[Extracted page text data]
++++++++++
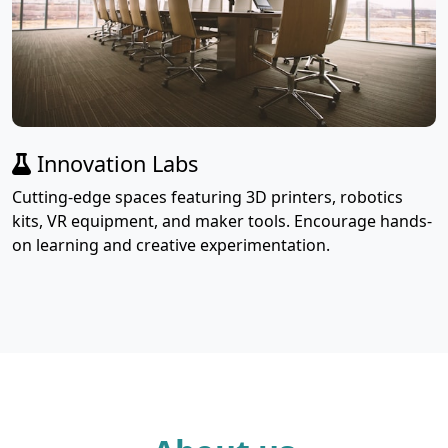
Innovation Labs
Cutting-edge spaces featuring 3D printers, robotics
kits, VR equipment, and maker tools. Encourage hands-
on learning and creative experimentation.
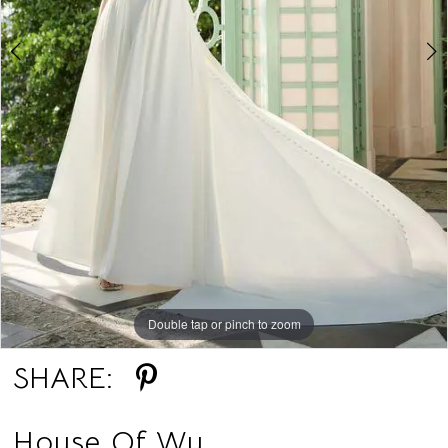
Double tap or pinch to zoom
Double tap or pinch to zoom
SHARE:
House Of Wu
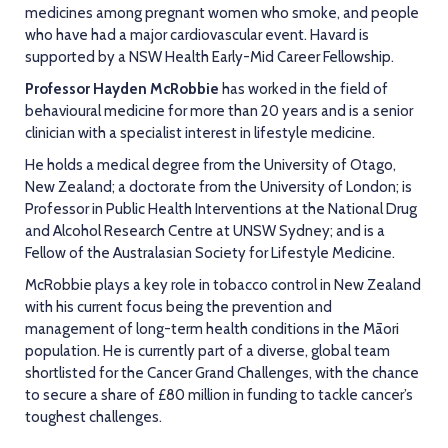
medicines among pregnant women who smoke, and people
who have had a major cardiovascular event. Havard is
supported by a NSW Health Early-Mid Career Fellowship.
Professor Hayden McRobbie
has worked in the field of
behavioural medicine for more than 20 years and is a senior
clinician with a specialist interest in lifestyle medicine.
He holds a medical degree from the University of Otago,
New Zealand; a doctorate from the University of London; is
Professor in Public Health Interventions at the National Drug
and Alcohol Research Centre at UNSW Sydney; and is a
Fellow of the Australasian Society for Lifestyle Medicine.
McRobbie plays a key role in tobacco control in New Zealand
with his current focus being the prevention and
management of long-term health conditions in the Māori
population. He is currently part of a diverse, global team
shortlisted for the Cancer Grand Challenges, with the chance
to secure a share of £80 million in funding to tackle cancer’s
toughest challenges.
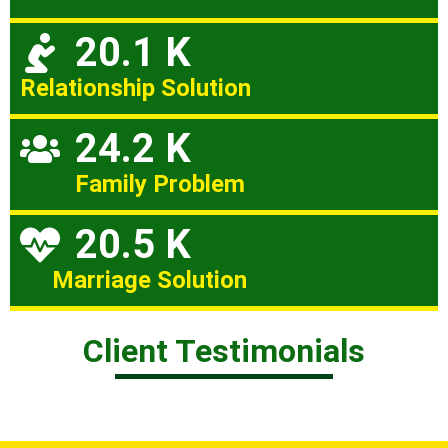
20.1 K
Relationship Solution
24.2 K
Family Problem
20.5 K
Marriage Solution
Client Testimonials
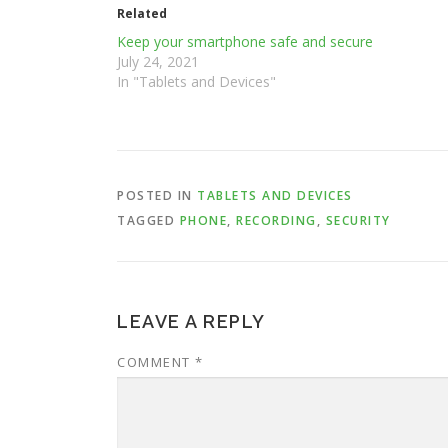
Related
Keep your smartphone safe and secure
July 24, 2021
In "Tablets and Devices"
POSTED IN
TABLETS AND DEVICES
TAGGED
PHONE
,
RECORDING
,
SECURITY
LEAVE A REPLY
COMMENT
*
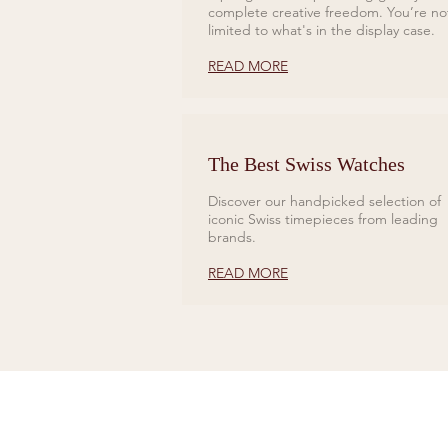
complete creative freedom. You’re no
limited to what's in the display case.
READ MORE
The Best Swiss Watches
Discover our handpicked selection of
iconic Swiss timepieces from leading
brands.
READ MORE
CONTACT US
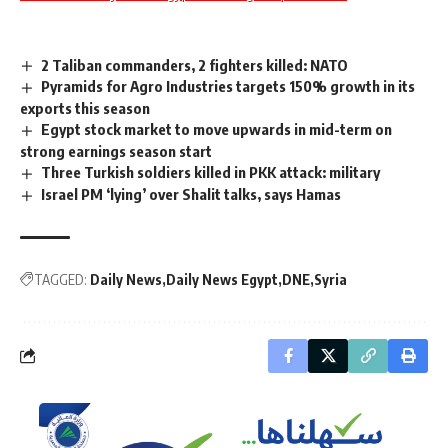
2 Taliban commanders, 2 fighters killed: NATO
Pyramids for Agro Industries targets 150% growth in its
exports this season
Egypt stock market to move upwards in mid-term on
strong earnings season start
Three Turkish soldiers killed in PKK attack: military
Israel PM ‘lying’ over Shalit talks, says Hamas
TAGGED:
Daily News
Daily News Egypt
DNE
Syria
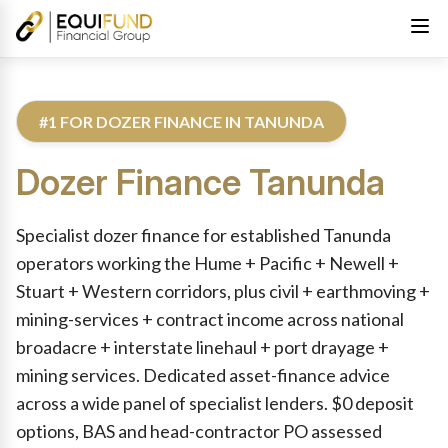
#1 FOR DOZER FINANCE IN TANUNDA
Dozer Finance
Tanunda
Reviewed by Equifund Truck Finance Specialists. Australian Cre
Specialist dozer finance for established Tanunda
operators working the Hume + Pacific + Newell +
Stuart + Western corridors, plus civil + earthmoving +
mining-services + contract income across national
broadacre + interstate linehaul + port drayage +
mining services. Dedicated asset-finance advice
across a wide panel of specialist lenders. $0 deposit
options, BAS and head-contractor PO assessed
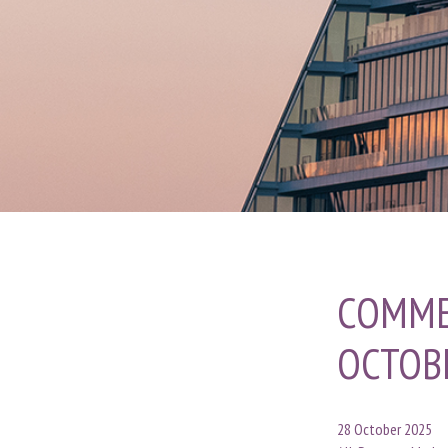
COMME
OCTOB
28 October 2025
++++++++++
Print once more, exactly, the lines from the one with "Professor in Public" through the last line of the data, both ends included, without any pictures.

### Answer to the exercise
Professor in Public Health Interventions at the National Drug
and Alcohol Research Centre at UNSW Sydney; and is a
Fellow of the Australasian Society for Lifestyle Medicine.
McRobbie plays a key role in tobacco control in New Zealand
with his current focus being the prevention and
management of long-term health conditions in the Māori
population. He is currently part of a diverse, global team
shortlisted for the Cancer Grand Challenges, with the chance
to secure a share of £80 million in funding to tackle cancer’s
toughest challenges.
20.1 K
Relationship Solution
24.2 K
Family Problem
20.5 K
Marriage Solution
Client Testimonials
Related
Keep your smartphone safe and secure
July 24, 2021
In "Tablets and Devices"
POSTED IN
TABLETS AND DEVICES
TAGGED
PHONE
,
RECORDING
,
SECURITY
LEAVE A REPLY
COMMENT
*
complete creative freedom. You’re no
limited to what's in the display case.
READ MORE
The Best Swiss Watches
Discover our handpicked selection of
iconic Swiss timepieces from leading
brands.
READ MORE
CONTACT US
2 Taliban commanders, 2 fighters killed: NATO
Pyramids for Agro Industries targets 150% growth in its
exports this season
Egypt stock market to move upwards in mid-term on
strong earnings season start
Three Turkish soldiers killed in PKK attack: military
Israel PM ‘lying’ over Shalit talks, says Hamas
TAGGED:
Daily News
Daily News Egypt
DNE
Syria
#1 FOR DOZER FINANCE IN TANUNDA
Dozer Finance
Tanunda
Reviewed by Equifund Truck Finance Specialists. Australian Cre
Specialist dozer finance for established Tanunda
operators working the Hume + Pacific + Newell +
Stuart + Western corridors, plus civil + earthmoving +
mining-services + contract income across national
broadacre + interstate linehaul + port drayage +
mining services. Dedicated asset-finance advice
across a wide panel of specialist lenders. $0 deposit
options, BAS and head-contractor PO assessed
COMME
OCTOB
28 October 2025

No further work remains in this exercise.